As a freshman at NC State in 2015, Mendoza struggled, posting a 6.75 ERA in nine appearances. After his freshman season, he was converted from a pitcher to a position player. As a sophomore he led NC State with a .362 batting average and was named to the All-ACC second team. After the 2016 season, he played collegiate summer baseball with the Bourne Braves of the Cape Cod Baseball League. In 2017, as a junior, he started all 61 of NC State's games and batted .262 with five home runs and 35 RBIs.

==Professional career==
===St. Louis Cardinals===
After his junior year, the St. Louis Cardinals selected Mendoza in the 11th round of the 2017 MLB draft. He signed with the Cardinals for $150,000 and was assigned to the State College Spikes. After batting .370/.431/.549 with three home runs, 28 RBIs, and 14 doubles in 41 games he was promoted to the Peoria Chiefs in August where he finished the season, batting .270 with one home run, eight RBIs, and six doubles in 18 games. While playing for State College, he was named to the New York-Penn League All-Star Game, and his .370 batting average won him the title of 2017 New York-Penn League batting champion. He began 2018 with the Palm Beach Cardinals where he was named to the Florida State League All-Star Game. After batting .349/.394/.456 with three home runs and 16 RBIs through 37 games, he was promoted to the Springfield Cardinals in May. Mendoza was selected as St. Louis' Minor League Player of the Month for May after batting a combined .369 with an .895 OPS in 28 total games played between Palm Beach and Springfield during the month.
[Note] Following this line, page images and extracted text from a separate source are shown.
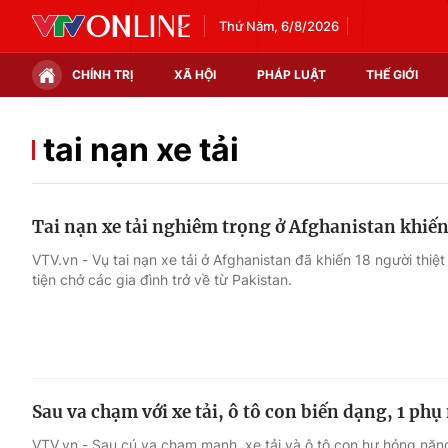
Thứ Năm, 6/8/2026
CHÍNH TRỊ
XÃ HỘI
PHÁP LUẬT
THẾ GIỚI
Chính trị
Xã hội
tai nạn xe tải
Thế giới
Kinh tế
Tai nạn xe tải nghiêm trọng ở Afghanistan khiến
Tin tức
Tài chính
VTV.vn - Vụ tai nạn xe tải ở Afghanistan đã khiến 18 người thiệ
tiện chở các gia đình trở về từ Pakistan.
Thế giới đó đây
Thị trường
Câu chuyện quốc tế
Góc doanh nghiệp
Dữ liệu và đời sống
Sau va chạm với xe tải, ô tô con biến dạng, 1 phụ
VTV.vn - Sau cú va chạm mạnh, xe tải và ô tô con hư hỏng nặng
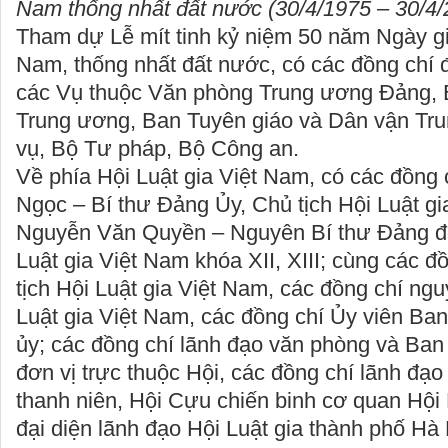
Nam thống nhất đất nước (30/4/1975 – 30/4/
Tham dự Lễ mít tinh kỷ niệm 50 năm Ngày g
Nam, thống nhất đất nước, có các đồng chí đ
các Vụ thuộc Văn phòng Trung ương Đảng, 
Trung ương, Ban Tuyên giáo và Dân vận Tr
vụ, Bộ Tư pháp, Bộ Công an.
Về phía Hội Luật gia Việt Nam, có các đồng
Ngọc – Bí thư Đảng Ủy, Chủ tịch Hội Luật gi
Nguyễn Văn Quyền – Nguyên Bí thư Đảng đo
Luật gia Việt Nam khóa XII, XIII; cùng các 
tịch Hội Luật gia Việt Nam, các đồng chí ng
Luật gia Việt Nam, các đồng chí Ủy viên B
ủy; các đồng chí lãnh đạo văn phòng và Ba
đơn vị trực thuộc Hội, các đồng chí lãnh đ
thanh niên, Hội Cựu chiến binh cơ quan Hội 
đại diện lãnh đạo Hội Luật gia thành phố Hà N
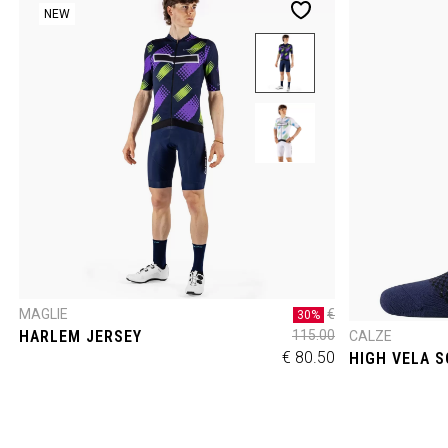
NEW
MAGLIE
€
30%
HARLEM JERSEY
115.00
CALZE
€ 80.50
HIGH VELA 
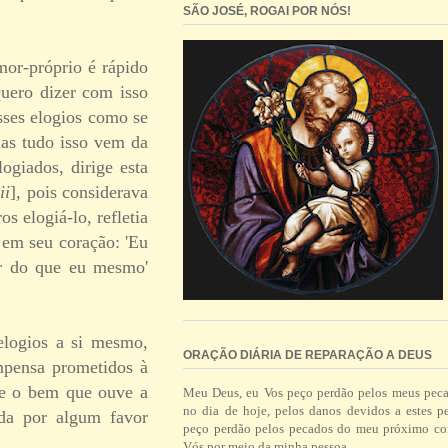
SÃO JOSÉ, ROGAI POR NÓS!
mor-próprio é rápido
uero dizer com isso
sses elogios como se
mas tudo isso vem da
ogiados, dirige esta
ii
], pois considerava
s elogiá-lo, refletia
 em seu coração: 'Eu
r do que eu mesmo'
elogios a si mesmo,
ORAÇÃO DIÁRIA DE REPARAÇÃO A DEUS
mpensa prometidos à
ece o bem que ouve a
Meu Deus, eu Vos peço perdão pelos meus pec
no dia de hoje, pelos danos devidos a estes p
ada por algum favor
peço perdão pelos pecados do meu próximo co
Vós por meio da minha pessoa.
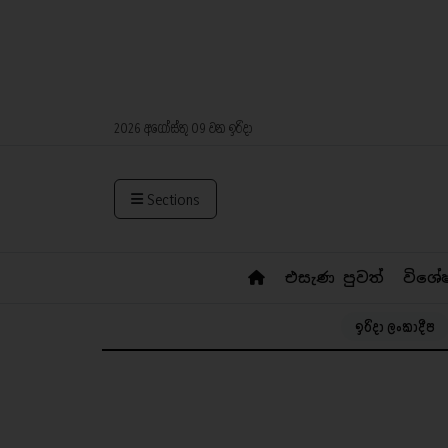
2026 අගෝස්තු 09 වන ඉරිදා
Sections
එසැණ පුවත්
විශේ
ඉරිදා ලංකාදීප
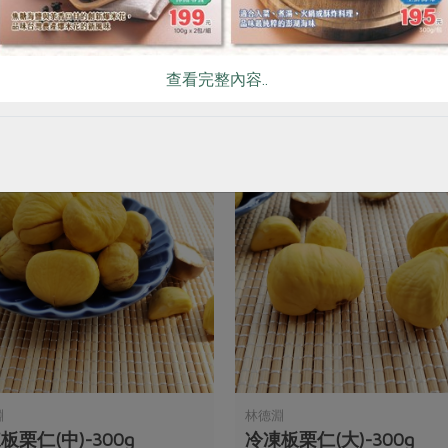
查看完整內容..
你可能有興趣的產品
淵
林德淵
板栗仁(中)-300g
冷凍板栗仁(大)-300g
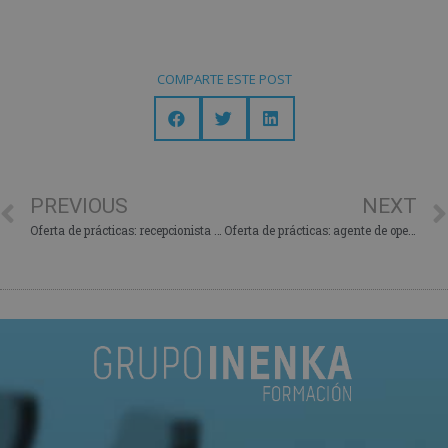
COMPARTE ESTE POST
PREVIOUS
NEXT
Oferta de prácticas: recepcionista en Barcelona
Oferta de prácticas: agente de operaciones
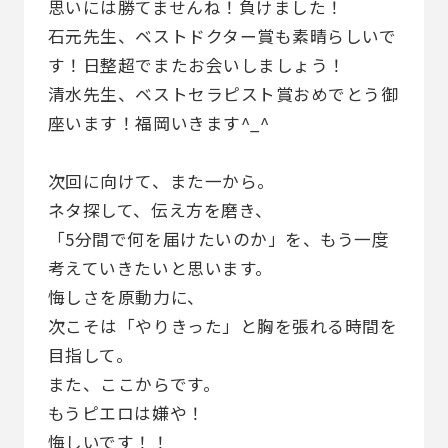
思いには勝てませんね！負けました！
石元先生、ベストドクター賞も素晴らしいで
す！日整超でまたお会いしましょう！
清水先生、ベストセラピスト賞おめでとう御
座います！福岡いきます^_^
次回に向けて、また一から。
ネタ探して、伝え方を磨き、
「5分間で何を届けたいのか」を、もう一度
考えていきたいと思います。
悔しさを原動力に、
次こそは「やりきった」と胸を張れる時間を
目指して。
また、ここからです。
もうピエロは嫌や！
悔しいです！！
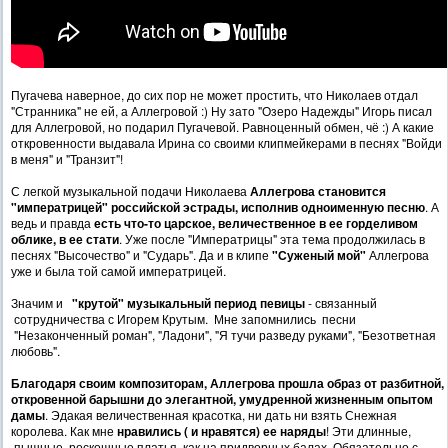
Пугачева наверное, до сих пор не может простить, что Николаев отдал
"Странника" не ей, а Аллегровой :) Ну зато "Озеро Надежды" Игорь писал
для Аллегровой, но подарил Пугачевой. Равноценный обмен, чё :) А какие
откровенности выдавала Ирина со своими клипмейкерами в песнях "Войди
в меня" и "Транзит"!
С легкой музыкальной подачи Николаева
Аллегрова становится
"императрицей" российской эстрады, исполнив одноименную песню
. А
ведь и правда
есть что-то царское, величественное в ее горделивом
облике, в ее стати
. Уже после "Императрицы" эта тема продолжилась в
песнях "Высочество" и "Сударь". Да и в клипе
"Суженый мой"
Аллегрова
уже и была той самой императрицей.
Значим и
"крутой" музыкальный период певицы
- связанный
сотрудничества с Игорем Крутым. Мне запомнились песни
"Незаконченный роман", "Ладони", "Я тучи разведу руками", "Безответная
любовь".
Благодаря своим композиторам, Аллегрова прошла образ от разбитной,
откровенной барышни до элегантной, умудренной жизненным опытом
дамы
. Эдакая величественная красотка, ни дать ни взять Снежная
королева. Как мне
нравились ( и нравятся) ее наряды
! Эти длинные,
пышные, роскошные платья, как на придворных балах. Обязательно с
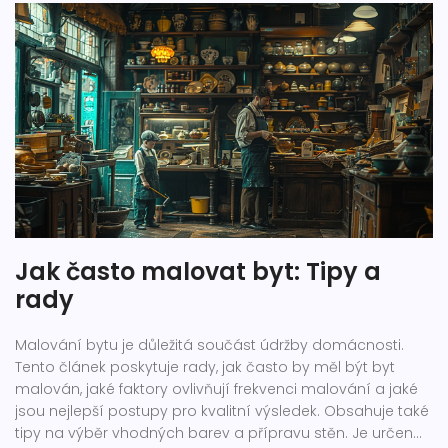
Jak často malovat byt: Tipy a
rady
Malování bytu je důležitá součást údržby domácnosti.
Tento článek poskytuje rady, jak často by měl být byt
malován, jaké faktory ovlivňují frekvenci malování a jaké
jsou nejlepší postupy pro kvalitní výsledek. Obsahuje také
tipy na výběr vhodných barev a přípravu stěn. Je určen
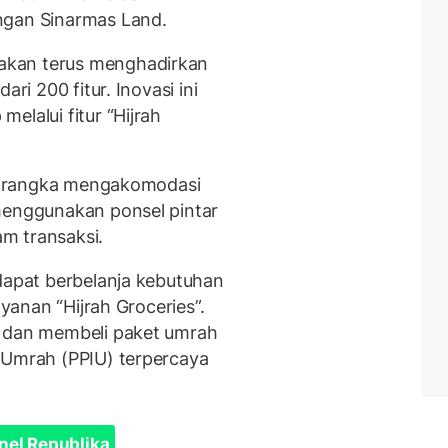
ngan Sinarmas Land.
akan terus menghadirkan
ri 200 fitur. Inovasi ini
elalui fitur “Hijrah
lam rangka mengakomodasi
menggunakan ponsel pintar
m transaksi.
 dapat berbelanja kebutuhan
ayanan “Hijrah Groceries”.
i dan membeli paket umrah
 Umrah (PPIU) terpercaya
nel Republika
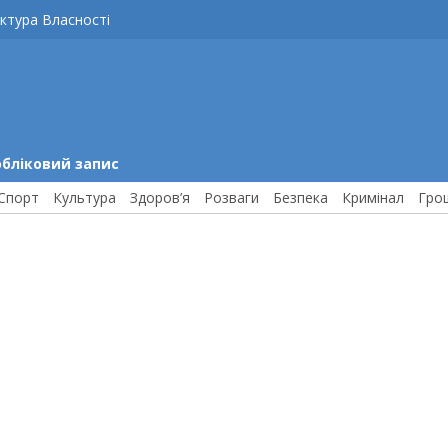
ктура Власності
обліковий запис
Спорт
Культура
Здоров’я
Розваги
Безпека
Кримінал
Гро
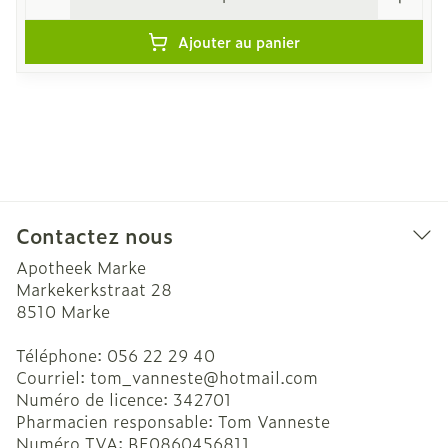
Ajouter au panier
Contactez nous
Apotheek Marke
Markekerkstraat 28
8510
Marke
Téléphone:
056 22 29 40
Courriel:
tom_vanneste@
hotmail.com
Numéro de licence:
342701
Pharmacien responsable:
Tom Vanneste
Numéro TVA:
BE0860456811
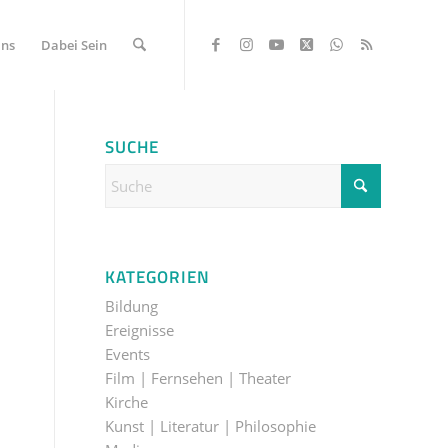
Uns
Dabei Sein
SUCHE
KATEGORIEN
Bildung
Ereignisse
Events
Film | Fernsehen | Theater
Kirche
Kunst | Literatur | Philosophie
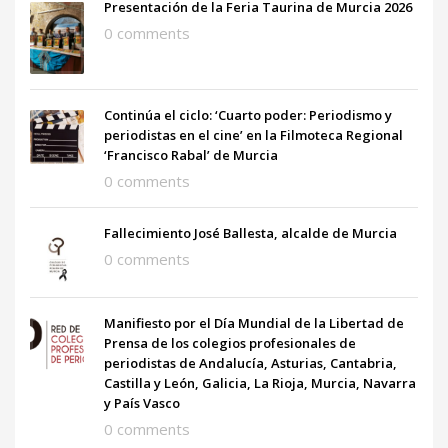
Presentación de la Feria Taurina de Murcia 2026
0 comments
Continúa el ciclo: ‘Cuarto poder: Periodismo y
periodistas en el cine’ en la Filmoteca Regional
‘Francisco Rabal’ de Murcia
0 comments
Fallecimiento José Ballesta, alcalde de Murcia
0 comments
Manifiesto por el Día Mundial de la Libertad de
Prensa de los colegios profesionales de
periodistas de Andalucía, Asturias, Cantabria,
Castilla y León, Galicia, La Rioja, Murcia, Navarra
y País Vasco
0 comments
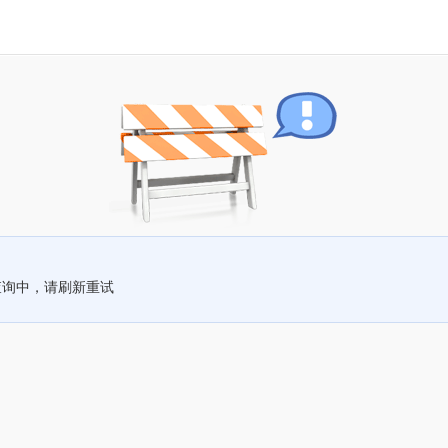
查询中，请刷新重试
He ended the year with Springfield, hitting .254 with five home runs and 26 RBIs in 98 games.

Mendoza began 2019 with the Memphis Redbirds but was reassigned back to Springfield in April. He was promoted back to Memphis in June, but placed on the injured list that same month after breaking his wrist, ultimately ending his season. Over sixty games between the two teams, Mendoza hit .252 with one home run and 21 RBIs. He did not play a minor league game in 2020 due to the cancellation of the minor league season caused by the COVID-19 pandemic. For the 2021 season, Mendoza returned to Memphis, slashing .242/.305/.290 with one home run, 27 RBIs, and 14 doubles over 116 games. He returned to Memphis for the 2022 season. Over 109 games, he batted .247 with four home runs, 29 RBIs, and 17 stolen bases.

===San Diego Padres===
On December 7, 2022, the San Diego Padres selected Mendoza from the Cardinals in the minor league phase in the Rule 5 draft. He split the 2023 season between the rookie–level Arizona Complex League Padres, Double–A San Antonio Missions, and Triple–A El Paso Chihuahuas. Playing in just 31 total games due to injury, Mendoza hit .226/.274/.287 with two home runs, 11 RBI, and five stolen bases. He elected free agency following the season on November 6, 2023.

==International career==
Mendoza is of Colombian descent through his father. He played for the Colombia national baseball team at the 2023 World Baseball Classic.